Preciso che, mentre scrivo, lo spoglio è ancora in corso, ma alcune tendenze mi paiono chiare.
A sinistra, queste amministrative dovevano rappresentare un primo test per l’alleanza strutturale di Pd e M5S: ecco, dove questa intesa è stata formalizzata ed esibita (da Genova a Palermo), sono venute sconfitte clamorose. È sicuro il Pd della bontà dell’operazione? In cosa dovrebbe risolversi il mitico “campo largo” se non in un’ammucchiata confusa, priva di coraggio riformista, e comunque spesso perdente dove la destra esprime un candidato più forte?

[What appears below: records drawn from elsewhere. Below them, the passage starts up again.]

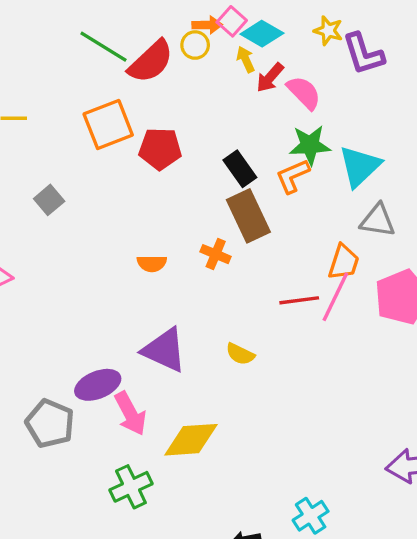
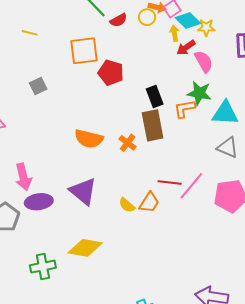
yellow star: (328, 31) -> (206, 28), moved, turned -30
red semicircle: (151, 62) -> (119, 20), size x0.6
cyan triangle: (360, 166) -> (225, 113), turned 32
orange trapezoid: (344, 262) -> (149, 202), moved
orange semicircle: (152, 263) -> (89, 139), size x1.6
pink arrow: (130, 413) -> (23, 177), moved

A destra, l’analisi è più articolata e differenziata, e non basterà il consolatorio “uniti si vince”. La Lega non esce bene, in primo luogo per il naufragio referendario, che è stato causato da moltissimi e prevalenti fattori esterni (la Consulta che ha tolto di mezzo i quesiti più popolari, la totale mancanza di informazione, un effetto-disincentivo che emerge con chiarezza comparando l’affluenza referendaria con l’affluenza – doppia o tripla – nelle maggiori città dove si votava per le amministrative). Tuttavia, una qualche riflessione autocritica su come, dopo aver meritoriamente promosso la campagna, il Carroccio nazionale l’abbia condotta con il freno a mano tirato, andrà pur svolta.
Quanto al complesso dei risultati amministrativi, il partito di Matteo Salvini soffre un po’ ovunque, com’era previsto: anche a Nord. E con un prevedibile effetto-travaso, cresce invece moltissimo Fratelli d’Italia, che tuttavia non può ancora festeggiare in attesa del ballottaggio di Verona.
La sensazione è che da un lato ci sia un oggettivo problema legato alle momentanee condizioni della leadership leghista, ma dall’altro esista la necessità di una riflessione a tutto tondo sull’offerta politica complessiva del centrodestra. È sicuro il centrodestra, nella sua attuale scelta di toni e priorità, di saper fronteggiare il rischio di un forte astensionismo di destra? È sicuro di essere attualmente percepito come una opzione davvero credibile per il governo del paese? È sicuro di saper fare il pieno – elettoralmente parlando – di autonomi, partite Iva, lavoratori del privato? È sicuro di aver fatto il massimo su quello che dovrebbe essere il suo tema forte e unificante, e cioè la questione fiscale? Suggeriremmo un’analisi sincera di ognuno di questi interrogativi. Troppo facile concentrare la riflessione critica solo sulla figura di Salvini.